En avril 2023, l’annonce de la construction d’une maison d’adoration bahá’íe nationale pour le Canada à Markham, en Ontario, sur un terrain acquis à cette fin il y a plusieurs décennies, a suscité un grand enthousiasme dans tout le pays. Tandis que le projet est encore au stade de la sélection du design, des individus, des familles et des communautés sont déjà attirés par le site, réfléchissant ensemble à la signification d’une maison d’adoration nationale et à la manière dont les idéaux spirituels qu’elle incarne trouveront leur expression au service de la société canadienne.
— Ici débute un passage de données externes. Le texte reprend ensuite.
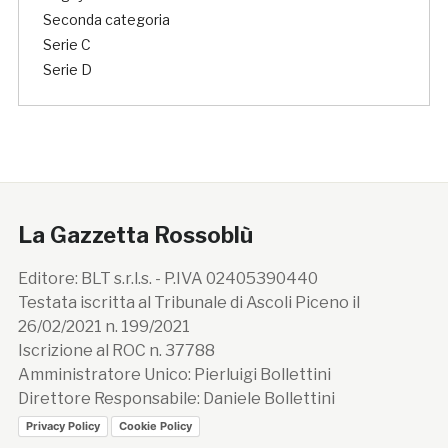
Seconda categoria
Serie C
Serie D
La Gazzetta Rossoblù
Editore: BLT s.r.l.s. - P.IVA 02405390440
Testata iscritta al Tribunale di Ascoli Piceno il
26/02/2021 n. 199/2021
Iscrizione al ROC n. 37788
Amministratore Unico: Pierluigi Bollettini
Direttore Responsabile: Daniele Bollettini
Privacy Policy
Cookie Policy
Les maisons d’adoration bahá’íes (aussi appelées temples) sont des lieux sacrés ouverts à tous, indépendamment de leur origine ou de leurs croyances, offrant une atmosphère propice à la prière et à la méditation, marquée par l’unité et la paix. Elles incarnent la conception bahá’íe de l’unité de l’humanité et de l’indissociabilité de l’adoration et du service. L’élévation intérieure, favorisée par la prière et la contemplation, s’exprime alors dans les efforts pour contribuer au bien-être et au progrès des autres.
Avant même sa construction, la future maison d’adoration du Canada inspire des actes de service et favorise un sentiment d’unité entre les communautés à travers le pays. Cela se manifeste par des initiatives bénévoles centrées sur le site du temple. Un jeune de 16 ans, originaire de Kamouraska, au Québec, a répondu avec enthousiasme à un appel aux volontaires et a fait un trajet d’environ 10 heures avec son père et deux amis pour aider à la préparation du site. Pendant trois jours, ils se sont attelés à l’enlèvement des arbres tombés et des résidus ligneux du sol forestier, contribuant ainsi à l’entretien du terrain et à la mise en place de la zone pour accueillir les visiteurs.
En réfléchissant à cette expérience, Alie Gagnon-Dahl, de Lévis au Québec, a souligné l’importance de participer dès le début. « C’est très significatif pour moi qu’il y ait une maison d’adoration pour le Canada, a-t-elle déclaré. C’est un grand privilège de pouvoir participer à ce processus. Un jour, je pourrai dire à mes enfants que je suis venue ici. »
Depuis, le site a accueilli un nombre croissant de visiteurs. Plus de 65 membres de la communauté bahá’íe de Stratford, en Ontario, se sont rendus à Markham un matin glacial de novembre pour participer à une journée d’activités collectives. La rencontre s’est conclue par une réunion de tous les participants, de tous âges, depuis les nouveaux-nés jusqu’aux aînés, sur le site du temple situé en pleine forêt. Tous ont uni leurs cœurs en prière et en chant.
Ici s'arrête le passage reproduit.